1. The method of tying a long necktie wider at one end and narrower at the other around the neck of a wearer, said tie having at least two longitudinally spaced bound small through openings in its mid-portion, comprising threading the narrower end of said tie up and down through said openings forming a loop to pass around the wearer's neck, tightening said loop by pulling said narrower end through said openings, and passing the wider end of said tie upwardly through said loop on the side toward the neck of the wearer and then forward over the loop and downward to hang in display fashion in front of the wearer with said wider portion covering said narrower portion in said openings.
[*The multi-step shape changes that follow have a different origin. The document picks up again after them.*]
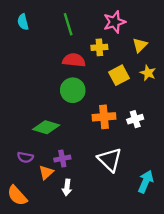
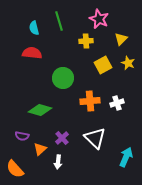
cyan semicircle: (23, 22) -> (34, 28), moved
pink star: (114, 22) -> (99, 19), turned -30
red semicircle: (74, 60) -> (32, 53), moved
purple cross: (62, 159) -> (62, 138), moved, turned -32

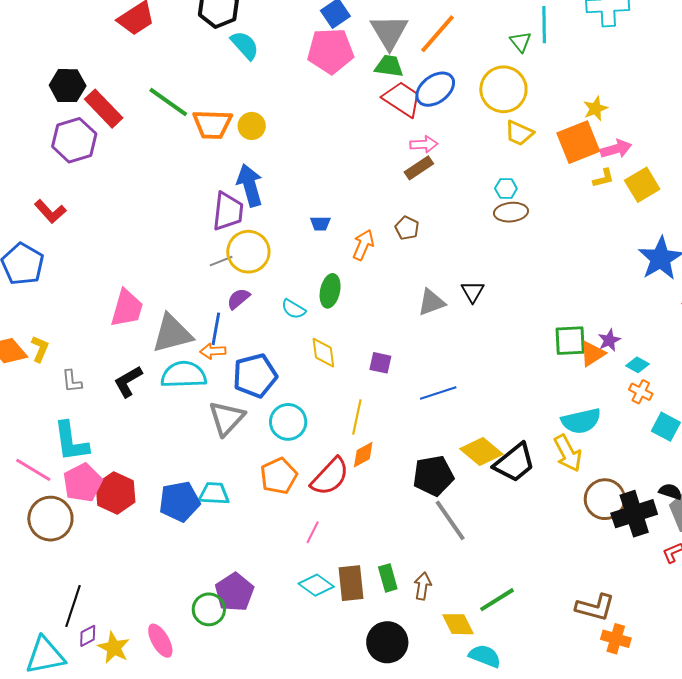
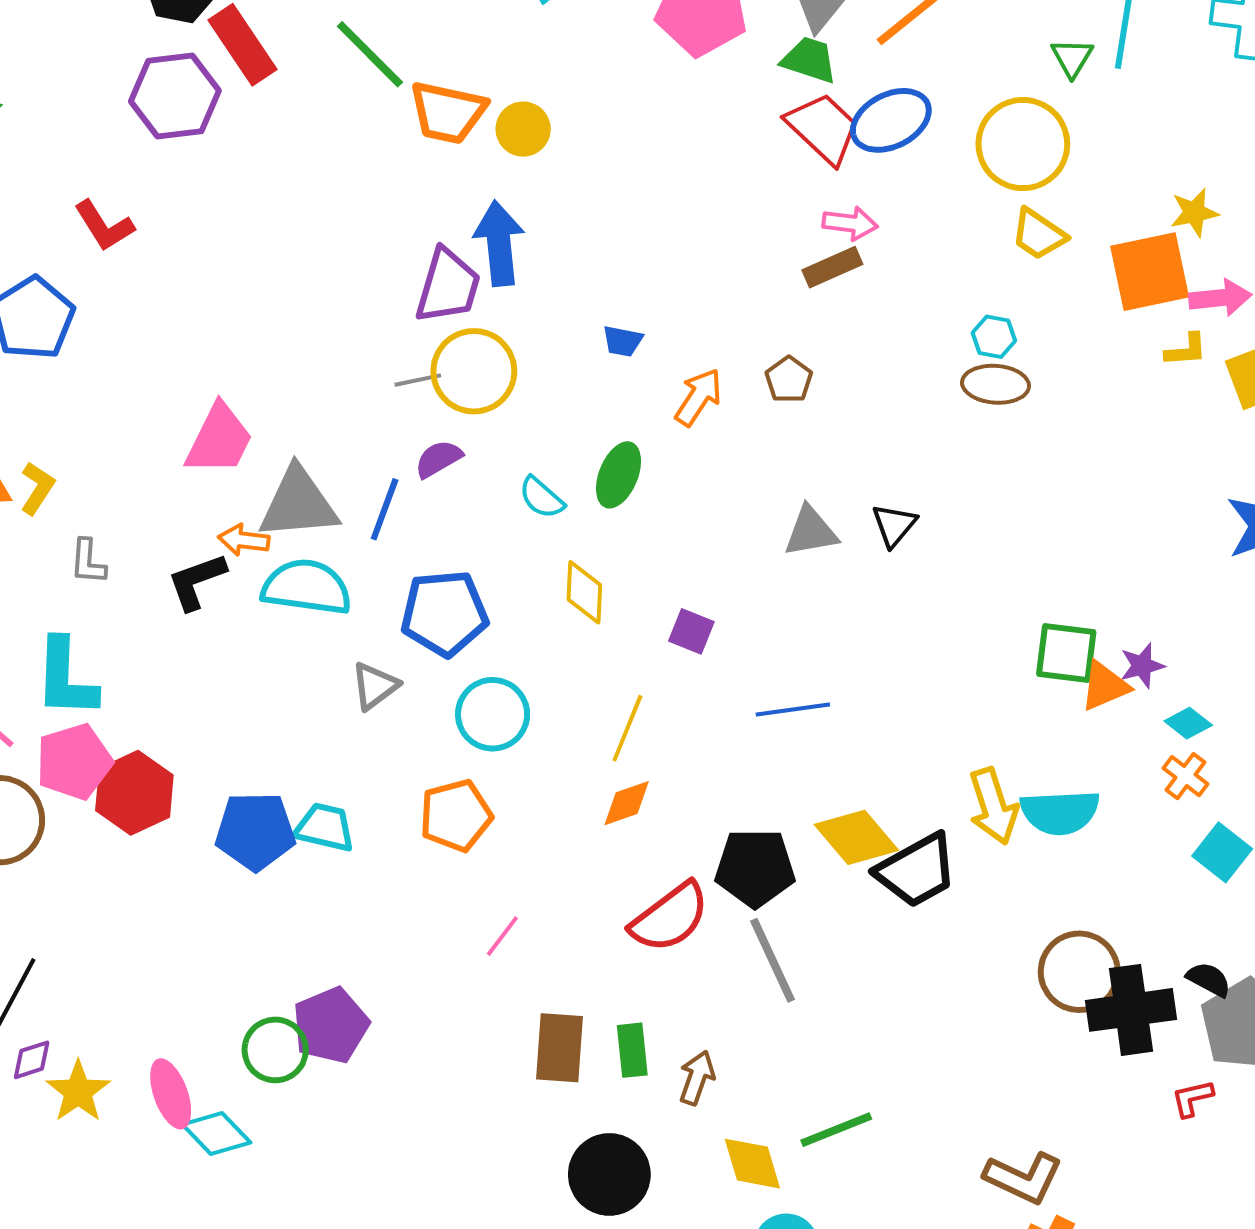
orange arrow: (213, 351) -> (244, 540), moved
gray triangle: (227, 418) -> (375, 686), size x0.7
yellow arrow: (568, 453) -> (993, 806), moved
red semicircle: (330, 477) -> (670, 917), moved
cyan diamond: (316, 585) -> (216, 1133), moved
An object of the present invention is to provide means whereby to avoid tying and untying a knot as in a four-in-hand necktie and to provide a more or less permanent loop in a narrower part of the necktie intended to go around the neck of the wearer so that the tie may be easily slipped over the head of the wearer and the loop is quickly loosened or tightened by a sliding movement of the hand of the wearer. This invention also preserves the good appearance of the tie over a long period of use without the display portion of the tie becoming wrinkled.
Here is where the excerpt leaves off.